Y ese esteticismo no es casual, no es producto de circunstancias ajenas a su voluntad. No, en él se encuentra precisamente el alma de Petersburgo, porque, a despecho de todo el fango ruso, Petersburgo es ante todo europea, esteta e incentiva el erotismo; porque, además de los versos, el dandi también acepta este. Petersburgo es demasiado refinada como para publicar libros de mala manera, y los publica magníficamente.
Miro esos libros, quiero con toda mi provincial avaricia percibir en ellos la auténtica luz de la espiritualidad; no importa que sean solo versos o una decena de libritos de poesía: toda la época dorada de la literatura rusa se encuentra precisamente en esa espuma chipriota, precisamente en ese sonido puro del divino fluir de Castalia. Leo esos libros de poesía y me sorprendo ante la sofisticación de la técnica, la pureza de la lengua, la maestría en la versificación, la facilidad en el manejo de nuevas formas, el auténtico brillo de la literariedad, pero toda la literariedad estaba también en el estético “Apolo”. ¿Y acaso no eran deliciosamente encantadoras y no estaban hechas con maestría las estilizadas falsificaciones del siglo XVIII, que, con su clara tipografía académica, con la magnífica gráfica de nuestros maestros, alegraron nuestros ojos durante todo el decenio comprendido entre las dos revoluciones?

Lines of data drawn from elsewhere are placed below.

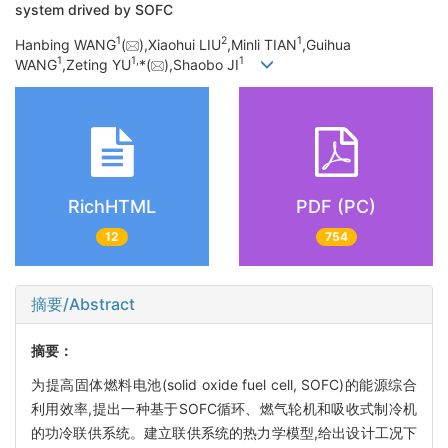
system drived by SOFC
1
2
1
Hanbing WANG
(
),Xiaohui LIU
,Minli TIAN
,Guihua
1
1,
1
WANG
,Zeting YU
*(
),Shaobo JI
RichHTML
PDF (PC)
12
754
摘要/Abstract
摘要：
为提高固体燃料电池(solid oxide fuel cell, SOFC)的能源综合
利用效率,提出一种基于SOFC循环、燃气轮机和吸收式制冷机
的功冷联供系统。建立联供系统的热力学模型,给出设计工况下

El simbolismo sonó con toda su fuerza en Moscú, pero en Petersburgo tintineó con el suave sonido de las pequeñas moneditas. Ahora Petersburgo nos asegura que suena con toda su fuerza y que nosotros, en nuestro empobrecimiento, ni siquiera le hacemos eco. Cultivamos el imaginismo provincial, ante el cual Petersburgo experimenta un horror europeo, como si estuviera ante un atavismo asiático.

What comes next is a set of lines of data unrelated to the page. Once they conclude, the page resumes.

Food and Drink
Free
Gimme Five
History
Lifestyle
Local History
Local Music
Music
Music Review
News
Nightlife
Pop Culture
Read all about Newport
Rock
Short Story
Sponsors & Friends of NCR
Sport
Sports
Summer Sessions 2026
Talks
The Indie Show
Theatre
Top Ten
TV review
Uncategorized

Pero la gran sombra de Dostoievski vaga de nuevo en algún lugar del Lado de Petersburgo y describirá aún un último encuentro con ese gran Esteta que, incluso muerto, brillará con un sombrero de copa en la noche blanca, para parecer vivo todavía.
Pero ¿no reside acaso la fuente de esa sombra en que necesitamos aún cierta “espiritualidad” que no puede ser sustituida ni por la cultura europea ni por el brillo de la maestría consumada?
Amo esta ciudad con la precisión gráfica de las perspectivas de sus calles, con la sensación de su alarmante cercanía al mar, con su auténtica fe en la cultura. Pero, por otro lado, no es un sentimiento de apego al terruño y a la patria el que me obliga a amar más a Moscú y a inclinarme hacia ella con sus callejuelas al estilo de la Piatisobachi, con su vida de madriguera y su auténtica y silenciosa espiritualidad.
Notas
[1] Revista sobre arte fundada en 1899 en San Petersburgo. (N. de la T)
[2] El Establo de Pegaso fue un café literario de Moscú que funcionó desde 1919 hasta 1922. (N. de la T.)
[3] Alusión a una profecía sobre Petersburgo que habría pronunciado la zarina Evdokía Lopujiná. (N. de la T.)
[4] Ideología que surgió en Rusia entre los años 1860 y 1910 que consideraba que la inteliguentsia debía unirse al pueblo para buscar sus raíces y su lugar en el país y el mundo. (N. de la T.)